-------- Provided records

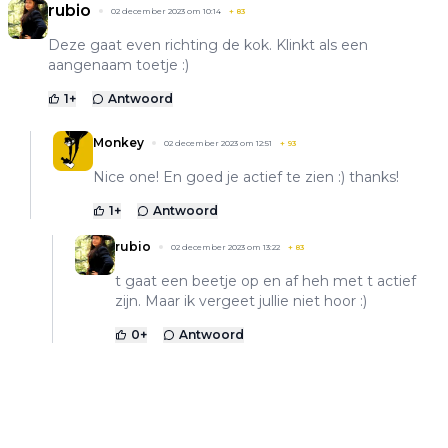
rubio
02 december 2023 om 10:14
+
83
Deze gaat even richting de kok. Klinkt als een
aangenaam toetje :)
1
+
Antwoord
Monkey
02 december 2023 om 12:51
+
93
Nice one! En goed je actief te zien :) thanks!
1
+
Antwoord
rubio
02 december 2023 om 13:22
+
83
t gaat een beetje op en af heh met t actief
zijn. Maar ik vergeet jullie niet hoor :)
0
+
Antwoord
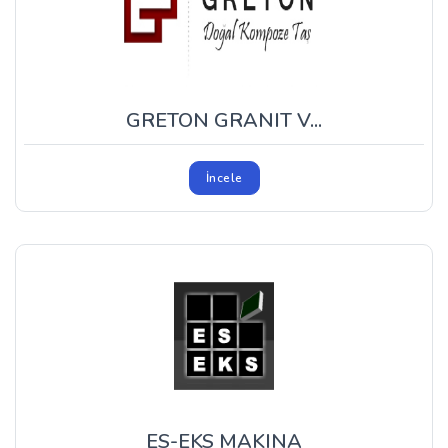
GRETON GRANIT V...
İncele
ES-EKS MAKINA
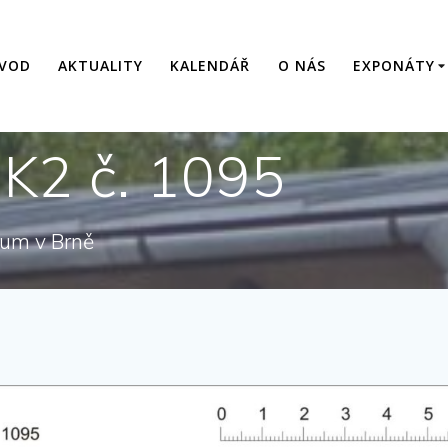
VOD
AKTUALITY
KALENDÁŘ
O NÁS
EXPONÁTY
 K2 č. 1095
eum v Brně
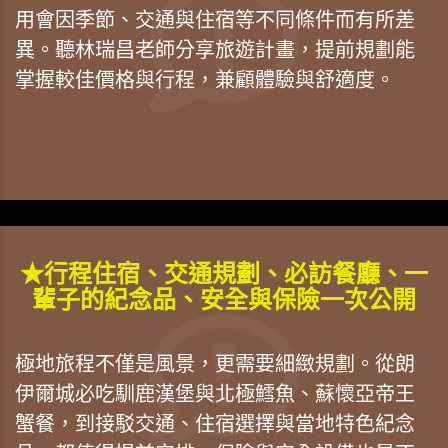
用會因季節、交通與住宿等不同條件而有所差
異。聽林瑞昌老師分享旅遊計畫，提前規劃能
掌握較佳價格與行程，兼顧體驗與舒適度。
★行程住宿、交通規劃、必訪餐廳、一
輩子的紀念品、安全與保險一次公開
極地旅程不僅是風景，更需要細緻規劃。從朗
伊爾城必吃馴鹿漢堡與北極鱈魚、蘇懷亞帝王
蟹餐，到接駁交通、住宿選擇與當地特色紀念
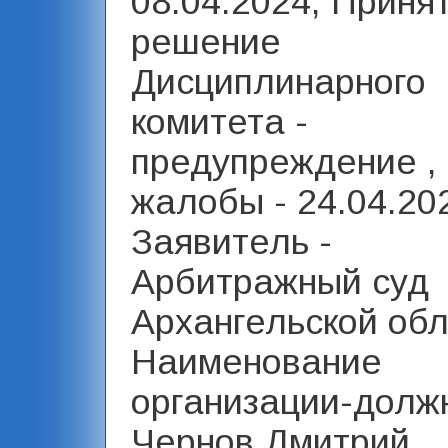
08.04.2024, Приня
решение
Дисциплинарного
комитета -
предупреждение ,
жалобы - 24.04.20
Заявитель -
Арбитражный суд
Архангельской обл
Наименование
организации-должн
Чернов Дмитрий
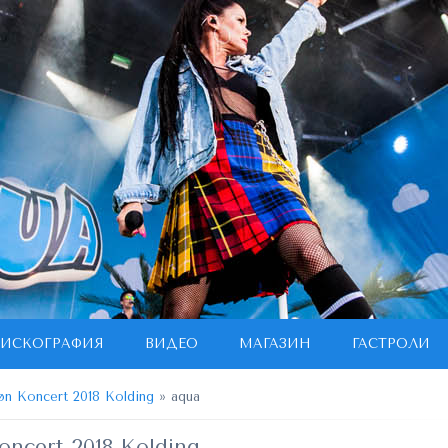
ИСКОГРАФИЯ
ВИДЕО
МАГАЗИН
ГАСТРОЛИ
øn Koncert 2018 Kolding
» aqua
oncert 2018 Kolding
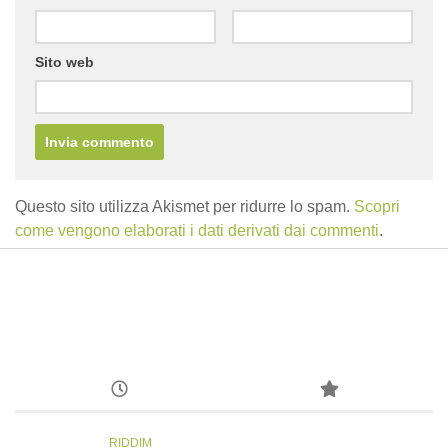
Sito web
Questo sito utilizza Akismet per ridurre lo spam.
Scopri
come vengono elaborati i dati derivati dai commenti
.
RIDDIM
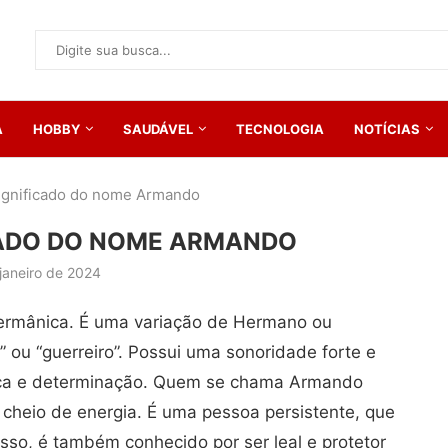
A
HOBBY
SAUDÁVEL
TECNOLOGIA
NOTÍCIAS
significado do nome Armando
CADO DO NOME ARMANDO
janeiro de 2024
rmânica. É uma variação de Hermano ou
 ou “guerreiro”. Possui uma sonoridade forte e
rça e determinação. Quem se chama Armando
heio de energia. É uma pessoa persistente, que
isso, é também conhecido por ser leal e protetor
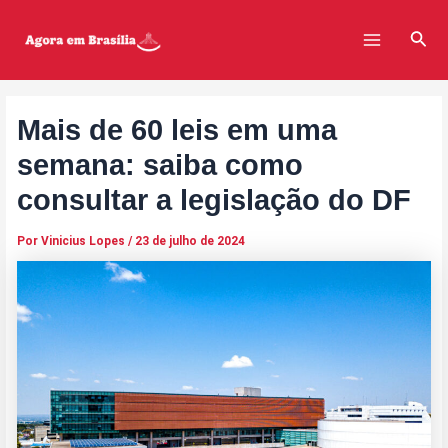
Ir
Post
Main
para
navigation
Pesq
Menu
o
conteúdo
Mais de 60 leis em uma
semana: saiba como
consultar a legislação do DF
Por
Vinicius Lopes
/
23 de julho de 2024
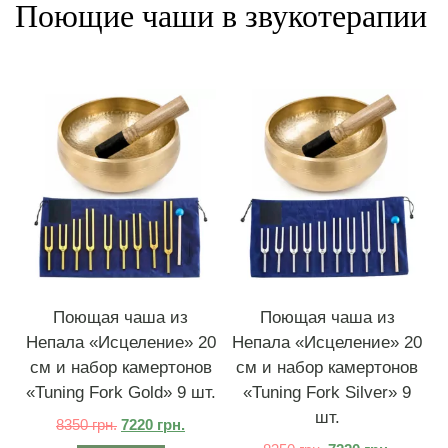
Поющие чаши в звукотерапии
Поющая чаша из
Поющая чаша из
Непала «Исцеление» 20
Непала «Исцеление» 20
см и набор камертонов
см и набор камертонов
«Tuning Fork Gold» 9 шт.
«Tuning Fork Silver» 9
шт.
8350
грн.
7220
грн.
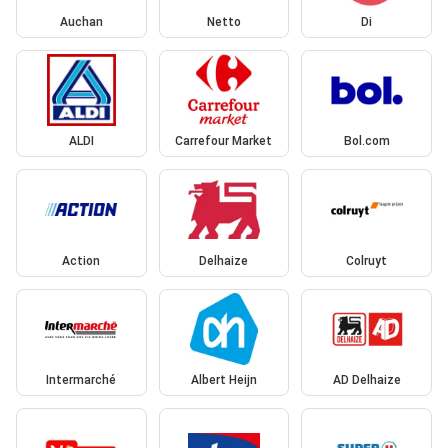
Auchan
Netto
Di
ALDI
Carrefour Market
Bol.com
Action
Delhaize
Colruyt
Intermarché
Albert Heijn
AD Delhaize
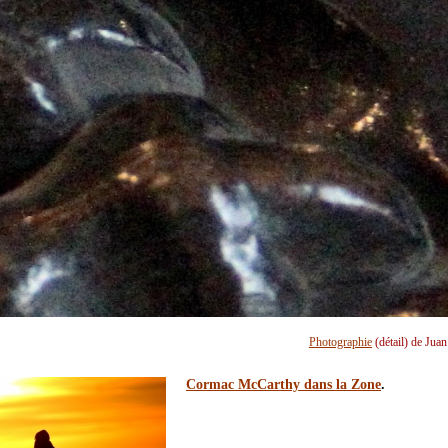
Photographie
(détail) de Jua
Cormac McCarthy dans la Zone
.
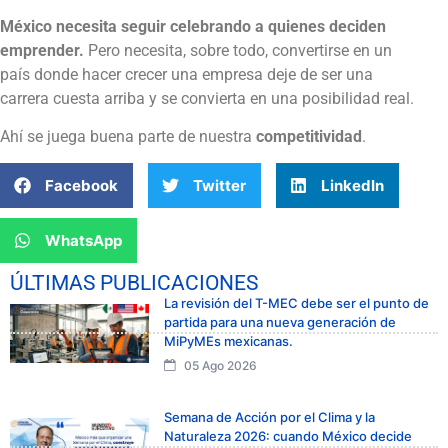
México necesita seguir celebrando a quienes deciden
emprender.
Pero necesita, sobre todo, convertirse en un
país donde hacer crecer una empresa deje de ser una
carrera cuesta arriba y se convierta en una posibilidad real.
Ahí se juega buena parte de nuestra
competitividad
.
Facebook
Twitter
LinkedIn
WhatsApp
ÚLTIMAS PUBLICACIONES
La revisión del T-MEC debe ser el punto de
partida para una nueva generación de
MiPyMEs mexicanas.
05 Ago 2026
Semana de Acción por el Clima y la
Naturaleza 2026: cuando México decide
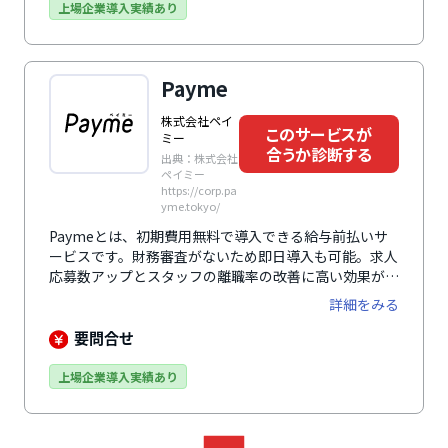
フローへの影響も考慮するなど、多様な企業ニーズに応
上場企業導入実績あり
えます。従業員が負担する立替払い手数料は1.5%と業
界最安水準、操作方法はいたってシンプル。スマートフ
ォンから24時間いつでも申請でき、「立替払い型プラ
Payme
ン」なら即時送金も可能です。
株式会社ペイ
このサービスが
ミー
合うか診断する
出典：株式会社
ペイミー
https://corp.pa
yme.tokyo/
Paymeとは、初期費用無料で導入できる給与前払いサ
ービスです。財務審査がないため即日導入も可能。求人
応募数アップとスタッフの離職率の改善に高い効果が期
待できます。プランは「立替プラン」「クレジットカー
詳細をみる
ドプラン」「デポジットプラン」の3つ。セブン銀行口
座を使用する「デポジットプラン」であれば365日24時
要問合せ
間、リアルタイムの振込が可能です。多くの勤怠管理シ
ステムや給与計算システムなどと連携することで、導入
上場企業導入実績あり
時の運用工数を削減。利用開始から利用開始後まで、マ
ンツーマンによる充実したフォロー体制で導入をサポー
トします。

----------------

The lines above from the line with "Intermarché" through the line with "ÚLTIMAS PUBLICACIONES" are to be given again word for word, with no pictures among them.

Intermarché
Albert Heijn
AD Delhaize
Photographie
(détail) de Jua
Cormac McCarthy dans la Zone
.
México necesita seguir celebrando a quienes deciden
emprender.
Pero necesita, sobre todo, convertirse en un
país donde hacer crecer una empresa deje de ser una
carrera cuesta arriba y se convierta en una posibilidad real.
Ahí se juega buena parte de nuestra
competitividad
.
Facebook
Twitter
LinkedIn
WhatsApp
ÚLTIMAS PUBLICACIONES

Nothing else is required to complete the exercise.